Whitehorse residents came to remember Her late Majesty Queen Elizabeth II this morning at the Jim Smith Building.
Among the attendees, eight-year-old Emily Marilyn Rooke stood out from the crowd with her green, purple and gold dress. She wanted to make sure to show up looking her best by dressing up like a Disney princess.
"I'm wearing a coronation costume. It was the fanciest one that I could find," she said. "I just feel like if we are gonna honour the queen, we should all dress fancy."
Although Rooke was excited to attend the ceremony from Whitehorse, she also had mixed feelings about the day.
"I'm kind of upset that the Queen died, but I'm also kind of wondering what King Charles will be like," she said.
Rooke's mom, Sara, said the eight-year-old was reflecting on the intricate relationship the monarch has with Indigenous people in Canada during the car ride there.
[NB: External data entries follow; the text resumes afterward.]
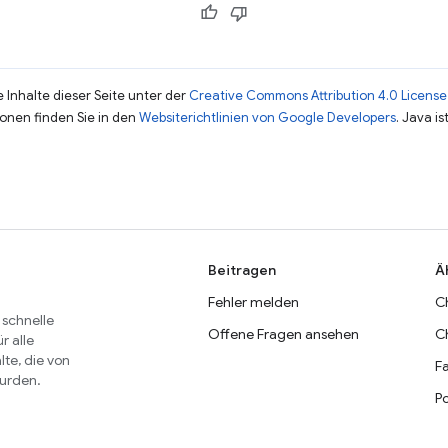
 Inhalte dieser Seite unter der
Creative Commons Attribution 4.0 License
ionen finden Sie in den
Websiterichtlinien von Google Developers
. Java i
Beitragen
Ä
Fehler melden
C
 schnelle
Offene Fragen ansehen
C
r alle
lte, die von
Fa
wurden.
P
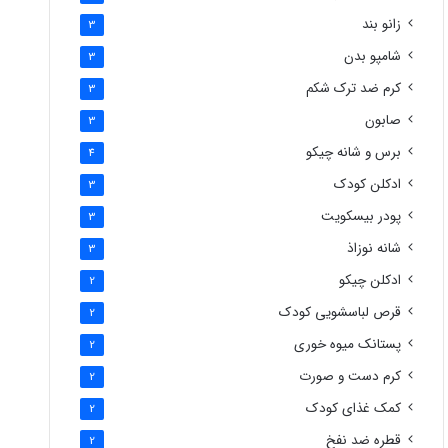
زانو بند
3
شامپو بدن
3
کرم ضد ترک شکم
3
صابون
3
برس و شانه چیکو
4
ادکلن کودک
3
پودر بیسکویت
3
شانه نوزاذ
3
ادکلن چیکو
2
قرص لباسشویی کودک
2
پستانک میوه خوری
2
کرم دست و صورت
2
کمک غذای کودک
2
قطره ضد نفخ
2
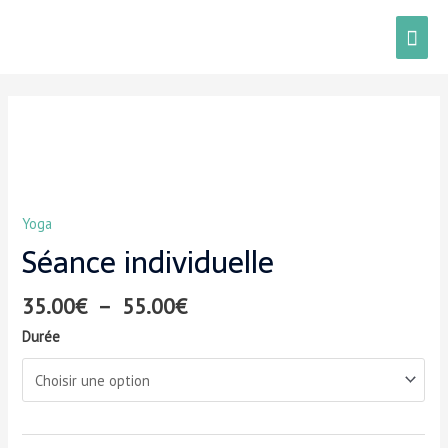
Yoga
Séance individuelle
35.00
€
–
55.00
€
Durée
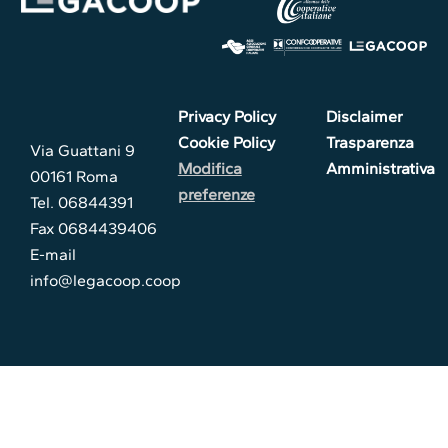
Privacy Policy
Disclaimer
Cookie Policy
Trasparenza
Via Guattani 9
Modifica
Amministrativa
00161 Roma
preferenze
Tel. 06844391
Fax 0684439406
E-mail
info@legacoop.coop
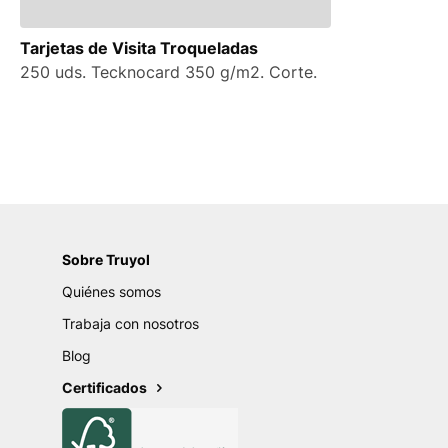
Tarjetas de Visita Troqueladas
250 uds. Tecknocard 350 g/m2. Corte.
Sobre Truyol
Quiénes somos
Trabaja con nosotros
Blog
Certificados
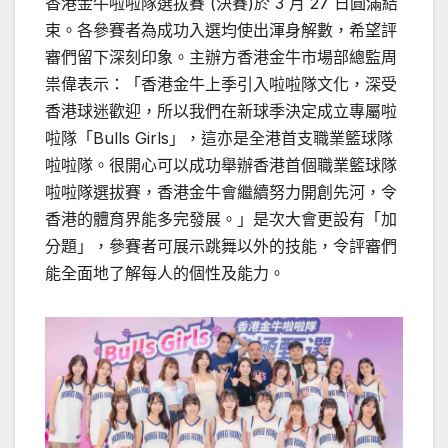
香港金牛啦啦隊選拔賽 (決賽)於 3 月 27 日圓滿結
束。各參賽者為成功入選均使出渾身解數，希望評
審們留下深刻印象。主辦方香港金牛市場部總監周
祟偉表示：「香港金牛上季引入啦啦隊文化，深受
香港球迷歡迎，所以我們在新球季決定成立專屬啦
啦隊「Bulls Girls」，這亦是全港首支職業籃球隊
啦啦隊。很開心可以成功舉辦香港首個職業籃球隊
啦啦隊選拔賽，香港金牛會繼續努力開創先河，令
香港的體育界能多完發展。」是次大會更設有「加
分題」，參賽者可展示跳舞以外的技能，令評審們
能全面地了解每人的個性及能力。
At the morning's event, there was a live screening of the national ceremony from Ottawa. Yukon's 36th Commissioner, Angélique Bernard, also shared a few words.
"Over the last 11 days, we have seen worldwide words of gratitude, love, respect, admiration for the Queen."
Bernard said the Queen served as a personal inspiration as she was able to balance her family, personal life, her role as a mother and her work.
"She became queen at 25 and she did it beautifully for 70 years. So, hats off to her," she said.
Travis Liu, who recently moved to Whitehorse from Oakville, Ont., said it was important for him to formally remember the Queen even from a remote location.
"She has been the only monarch that I have personally remembered in my entire life, and her personal virtual and her leadership all throughout the years has been incredibly inspiring to me," he said.
Liu said even in the increasingly politicizing world, the Queen represented a symbol of unity.
"As an immigrant, as an ethnic minority, we all come from different historic backgrounds, of course," he continued. "But I believe the Queen, in her generation, in her own right, represents a very triumphant and different monarch from her predecessors. And I believe she will have a very heavy mark in history."
Those in attendance were encouraged to wear black ribbons and sign the book of condolences. Although many Yukoners have signed it, it is unsure where the book will end up.
Bernard said her office received a note from Buckingham Palace noting "they don't want to receive the books."
"We are maybe looking at the Yukon archives or it will be at our office," she said.
Another event will be held to commemorate the Queen's passing on Saturday. A walk, starting at 1 p.m. at the Rotary Peace Park, finishing at the Kwanlin Dün Cultural Centre fire pit.